眼看巴掌就要落在江寧脸上,却没有听到声音。
眾人望去,只见江寧一手挡著墨闻,一手握著对面人的手。
“是打算一边打,一边痛哭你的不易,我的不孝,然后让我给大家道歉?妈,是吗?”
这声妈语气格外嘲弄。
原本杜文婷眼泪都准备好了,现在那些说辞却怎么也说不出口。
江寧將杜文婷推开,冷声道:“如果一群人过来就是为了打我,那还是算了,从今往后,我不会给任何人欺负我的机会,不管是谁。

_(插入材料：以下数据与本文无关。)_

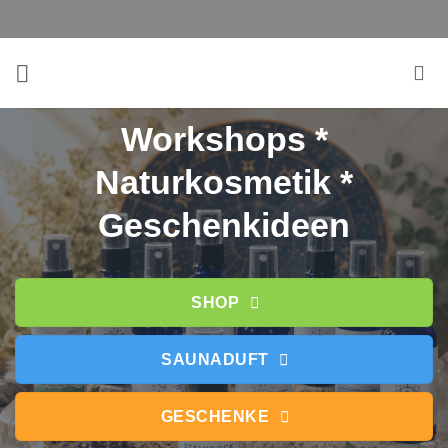
Zum
Inhalt
springen
Workshops *
Naturkosmetik *
Geschenkideen
SHOP
SAUNADUFT
GESCHENKE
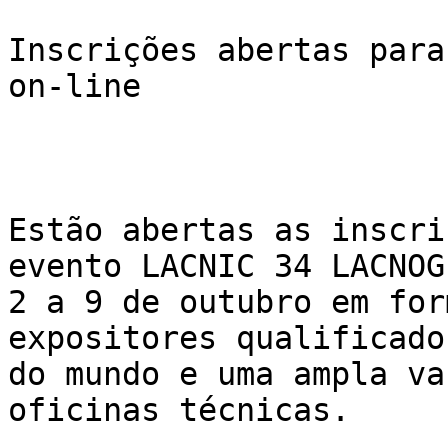
Inscrições abertas para
on-line

Estão abertas as inscri
evento LACNIC 34 LACNOG
2 a 9 de outubro em for
expositores qualificado
do mundo e uma ampla va
oficinas técnicas.
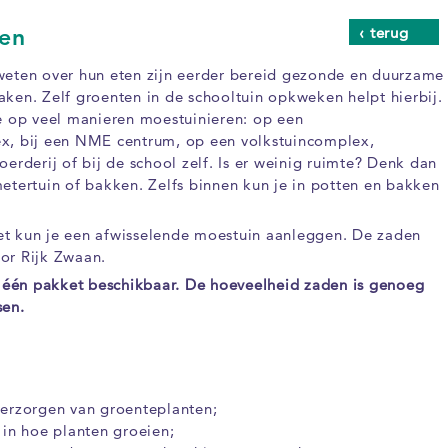
‹ terug
en
weten over hun eten zijn eerder bereid gezonde en duurzame
ken. Zelf groenten in de schooltuin opkweken helpt hierbij.
e op veel manieren moestuinieren: op een
x, bij een NME centrum, op een volkstuincomplex,
erderij of bij de school zelf. Is er weinig ruimte? Denk dan
etertuin of bakken. Zelfs binnen kun je in potten en bakken
t kun je een afwisselende moestuin aanleggen. De zaden
or Rijk Zwaan.
s één pakket beschikbaar. De hoeveelheid zaden is genoeg
sen.
verzorgen van groenteplanten;
t in hoe planten groeien;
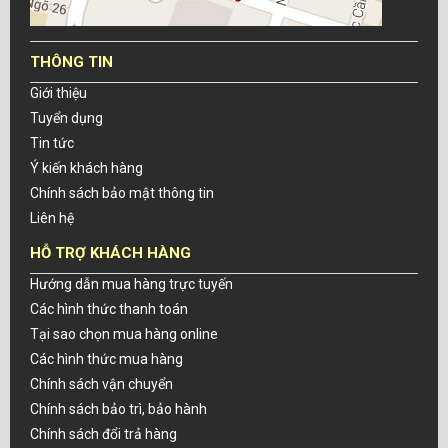
THÔNG TIN
Giới thiệu
Tuyển dụng
Tin tức
Ý kiến khách hàng
Chính sách bảo mật thông tin
Liên hệ
HỖ TRỢ KHÁCH HÀNG
Hướng dẫn mua hàng trực tuyến
Các hình thức thanh toán
Tại sao chọn mua hàng online
Các hình thức mua hàng
Chính sách vận chuyển
Chính sách bảo trì, bảo hành
Chính sách đổi trả hàng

”
说著,她盯著杜文婷,表示也包括她。
她之所以挡著墨闻,也是觉得这句话由她自己说出来更有意义。
杜文婷愣了几秒,用力抽回了手。
“你现在真是长大了,翅膀硬了,联合外人欺负自家,连妈妈都不放在眼里。”
她哽咽一句,眼眶红了。
江家人在江宗文和杜文婷的操作下,莫名其妙就特別討厌江寧。
但对杜文婷,只觉得她作为母亲不仅没错,还特別不容易,少不了钦佩的人。
所以面对江寧背靠墨闻,说出这种话,简直就是大逆不道。
长辈纷纷跳出来。
“江寧,这可是你妈,她为你牺牲了那么多,你怎么能这么对她?”
“你是不是脑子里除了男人,连血缘亲情都不要了?”
“真是不肖子孙!”
江寧缓缓起身,不由得看著这些亲戚嗤笑。
“原来我还是江家子孙,我怎么记得他们离婚后,你们只要一看到我就说我已经不是江家人了?你们还劝我,小小年纪不要只知道去江家要钱。”
“那你们知道为什么我会去江家吗?”
长辈道:“你现在什么意思?你从小就心思重,跟著妈妈吃了点苦,就想尽办法接近江家,哪次不是你自己要求回江家的?现在长大了,就装失忆,我看你就是不学好。”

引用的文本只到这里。